In [1]:
# Example 2.2.1.
# Imagine I flip a coin, with two possible outcomes: heads (H) or tails (T).
# What is the sample space for this experiment? What about for three flips in a row?
import itertools


def make_sample_space(outcomes, flips):
    return itertools.product(outcomes, repeat=flips)

outcomes = ("H", "T")
print(["".join(x) for x in make_sample_space(outcomes, 1)])
print(["".join(x) for x in make_sample_space(outcomes, 3)])

['H', 'T']
['HHH', 'HHT', 'HTH', 'HTT', 'THH', 'THT', 'TTH', 'TTT']


In [2]:
# Example 2.2.2.
# For the experiment where I flip a coin three times in a row, consider the
# event that I get exactly one T. Which outcomes are in this event?

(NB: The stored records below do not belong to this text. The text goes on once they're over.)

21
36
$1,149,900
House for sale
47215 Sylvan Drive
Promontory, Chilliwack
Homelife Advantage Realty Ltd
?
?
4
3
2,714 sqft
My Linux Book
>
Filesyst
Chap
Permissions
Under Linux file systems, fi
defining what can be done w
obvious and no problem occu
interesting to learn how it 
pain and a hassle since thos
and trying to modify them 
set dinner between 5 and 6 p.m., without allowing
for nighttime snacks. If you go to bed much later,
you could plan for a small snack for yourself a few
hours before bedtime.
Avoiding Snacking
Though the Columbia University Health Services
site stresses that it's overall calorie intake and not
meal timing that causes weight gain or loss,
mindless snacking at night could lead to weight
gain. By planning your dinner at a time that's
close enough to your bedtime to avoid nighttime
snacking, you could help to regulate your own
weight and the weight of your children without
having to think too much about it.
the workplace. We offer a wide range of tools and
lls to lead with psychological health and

outcomes_with_one_tail = [x for x in make_sample_space(outcomes, 3) if x.count('T') == 1]
print(["".join(x) for x in outcomes_with_one_tail])
print(len(list(outcomes_with_one_tail)))

['HHT', 'HTH', 'THH']
3


In [3]:
# Example 2.2.3.
# Suppose I have two bowls, each containing 100 balls numbered 1 through
# 100. I pick a ball at random from each bowl and look at the numbers on them.
# How many elements are in the sample space for this experiment?

outcomes = list(range(1,101))
print(len(list(make_sample_space(outcomes, 2))))
# or len(outcomes) ** number_of_experiments
# len(outcomes) ** 2

10000


In [4]:
# Example 2.2.4.
# Which set of outcomes defines the event that the two balls add up to 200?

# only (100, 100)

In [5]:
# Example 2.2.5.
# Let E be the event that the two balls add up to 201. Which outcomes are
# elements of E?

# None, empty list.

In [6]:
# Example 2.3.1.
# Imagine I flip a fair coin, with two possible outcomes: heads (H) or
# tails (T). What is the probability that I get exactly one T if I
# flip the coin once? What if I flip it three times?

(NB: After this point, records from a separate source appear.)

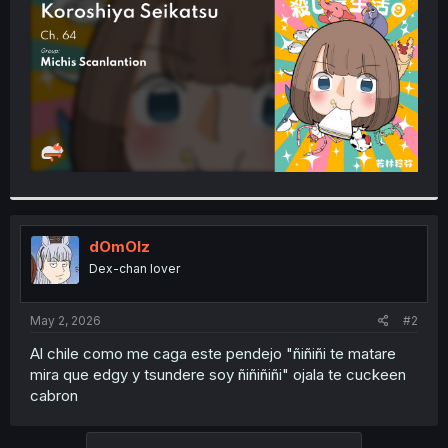
r
dOmOlz
Dex-chan lover
May 2, 2026
#2
Al chile como me caga este pendejo "ñiñiñi te matare
mira que edgy y tsundere soy ñiñiñiñi" ojala te cuckeen
cabron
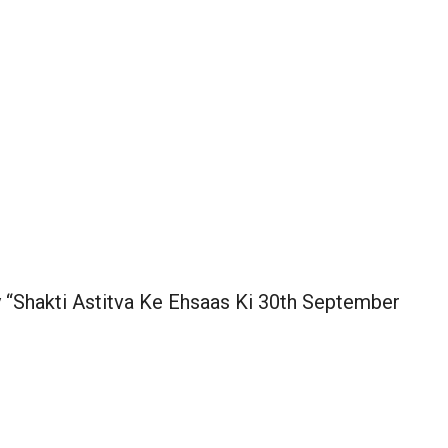
y “Shakti Astitva Ke Ehsaas Ki 30th September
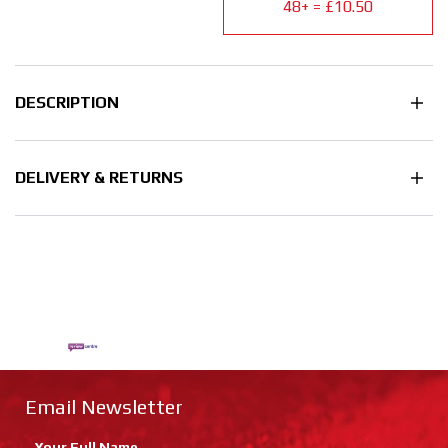
48+ = £10.50
DESCRIPTION
DELIVERY & RETURNS
Email Newsletter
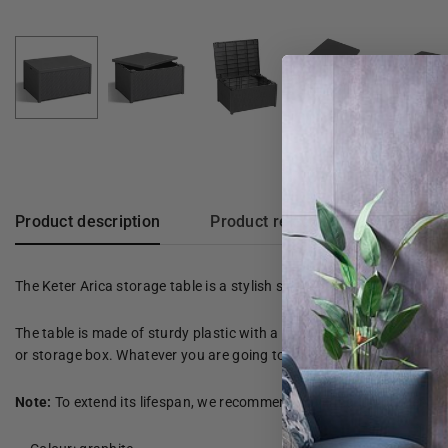
Product description
Product reviews
The Keter Arica storage table is a stylish side table with a spaci
The table is made of sturdy plastic with a rattan design. It is also 
or storage box. Whatever you are going to use it for; This storage ta
Note:
To extend its lifespan, we recommend covering the garden furn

# there is only one event with a T, and two events in the sample space,
# so 1 / 2 = 0.5

# if one throws three times, there are 3 events with one T, and 8
# events in the sample space, so 3 / 8.
outcomes = ("H", "T")
three_throws = list(make_sample_space(outcomes, 3))
three_throws_with_one_tail = [x for x in three_throws if x.count("T") == 1]
print("EVENTS WITH ONE TAIL:", ["".join(x) for x in three_throws_with_one_tail])
print("SAMPLE SPACE:", ["".join(x) for x in three_throws])
print("PROBABILITY ONE TAIL:", len(three_throws_with_one_tail) / len(list(three_throws)))

EVENTS WITH ONE TAIL: ['HHT', 'HTH', 'THH']
SAMPLE SPACE: ['HHH', 'HHT', 'HTH', 'HTT', 'THH', 'THT', 'TTH', 'TTT']
PROBABILITY ONE TAIL: 0.375


In [7]:
# Example 2.3.2.
# Suppose I have two bowls, each containing 100 balls numbered 1 through
# 100. I pick a ball at random from each bowl and look at the numbers on
# them. What is the probability that the numbers add up to 200?

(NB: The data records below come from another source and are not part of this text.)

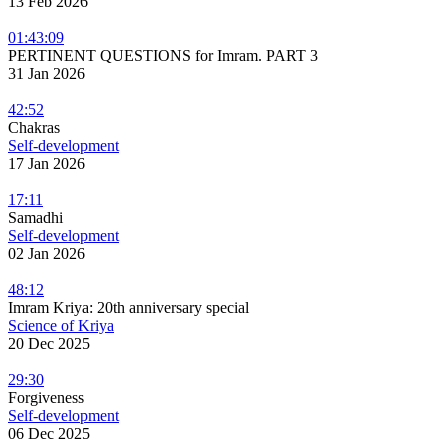
13 Feb 2026
01:43:09
PERTINENT QUESTIONS for Imram. PART 3
31 Jan 2026
42:52
Chakras
Self-development
17 Jan 2026
17:11
Samadhi
Self-development
02 Jan 2026
48:12
Imram Kriya: 20th anniversary special
Science of Kriya
20 Dec 2025
29:30
Forgiveness
Self-development
06 Dec 2025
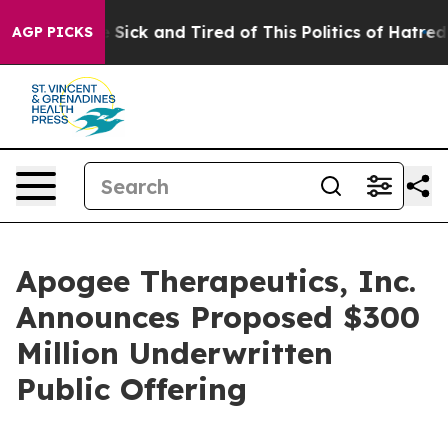
ple Are Sick and Tired of This Politics of Hatred”
The 
AGP PICKS
Apogee Therapeutics, Inc.
Announces Proposed $300
Million Underwritten
Public Offering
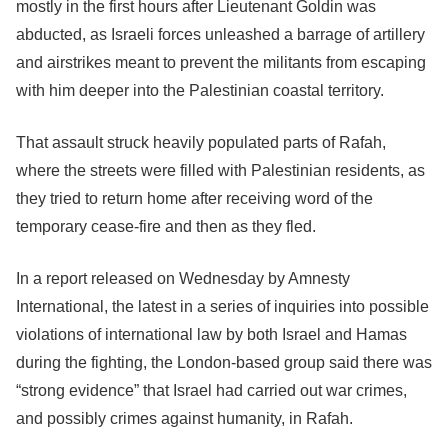
mostly in the first hours after Lieutenant Goldin was
abducted, as Israeli forces unleashed a barrage of artillery
and airstrikes meant to prevent the militants from escaping
with him deeper into the Palestinian coastal territory.
That assault struck heavily populated parts of Rafah,
where the streets were filled with Palestinian residents, as
they tried to return home after receiving word of the
temporary cease-fire and then as they fled.
In a report released on Wednesday by Amnesty
International, the latest in a series of inquiries into possible
violations of international law by both Israel and Hamas
during the fighting, the London-based group said there was
“strong evidence” that Israel had carried out war crimes,
and possibly crimes against humanity, in Rafah.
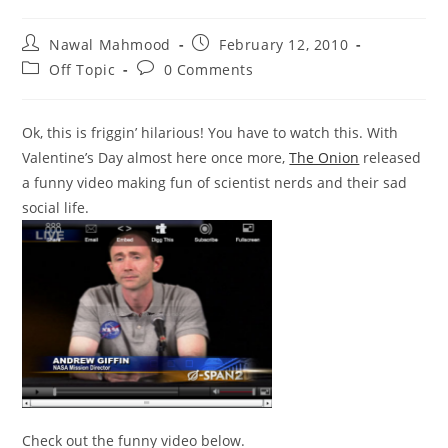
Post
Post
Nawal Mahmood
February 12, 2010
author:
published:
Post
Post
Off Topic
0 Comments
category:
comments:
Ok, this is friggin’ hilarious! You have to watch this. With
Valentine’s Day almost here once more,
The Onion
released
a funny video making fun of scientist nerds and their sad
social life.
Check out the funny video below.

# There is only one outcome in the sample space in which both balls add
# up to 200 (100, 100). The sample space is 100**2 = 10000, so the
# probability is 1/10000

In [8]:
# Example 2.3.3.
# Let E be the event that the numbers on the balls in the previous example
# add up to exactly 51. What is the probability of E?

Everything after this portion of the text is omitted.